● Task brief:
Lines below that include the word "posted" should each be copied.

● Data to process:
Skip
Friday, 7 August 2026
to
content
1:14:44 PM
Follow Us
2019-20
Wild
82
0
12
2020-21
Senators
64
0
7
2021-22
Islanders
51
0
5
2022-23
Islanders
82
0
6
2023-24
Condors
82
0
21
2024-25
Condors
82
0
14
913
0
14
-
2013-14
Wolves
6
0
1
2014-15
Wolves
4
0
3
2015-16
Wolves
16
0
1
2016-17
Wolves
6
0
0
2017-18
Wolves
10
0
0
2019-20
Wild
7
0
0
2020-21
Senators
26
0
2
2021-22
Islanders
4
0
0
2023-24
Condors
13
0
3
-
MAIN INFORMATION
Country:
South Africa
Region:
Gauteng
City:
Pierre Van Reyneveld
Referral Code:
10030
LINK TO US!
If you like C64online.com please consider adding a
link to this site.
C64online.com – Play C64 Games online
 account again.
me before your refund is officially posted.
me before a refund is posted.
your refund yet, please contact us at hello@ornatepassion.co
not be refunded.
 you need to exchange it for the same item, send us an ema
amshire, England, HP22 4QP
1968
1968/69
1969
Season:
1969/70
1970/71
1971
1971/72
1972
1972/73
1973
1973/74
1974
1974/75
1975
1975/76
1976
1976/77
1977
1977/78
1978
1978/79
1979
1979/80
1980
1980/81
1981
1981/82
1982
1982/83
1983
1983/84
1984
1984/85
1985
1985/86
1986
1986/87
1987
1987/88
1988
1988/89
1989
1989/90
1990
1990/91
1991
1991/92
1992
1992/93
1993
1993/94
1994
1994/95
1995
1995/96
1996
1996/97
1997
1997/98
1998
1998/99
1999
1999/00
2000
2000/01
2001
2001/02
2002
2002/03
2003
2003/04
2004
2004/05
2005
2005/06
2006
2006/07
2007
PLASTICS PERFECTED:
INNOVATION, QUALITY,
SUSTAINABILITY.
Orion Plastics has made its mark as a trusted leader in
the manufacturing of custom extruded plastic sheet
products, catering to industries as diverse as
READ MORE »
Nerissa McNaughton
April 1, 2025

● Output of the task:
me before your refund is officially posted.
me before a refund is posted.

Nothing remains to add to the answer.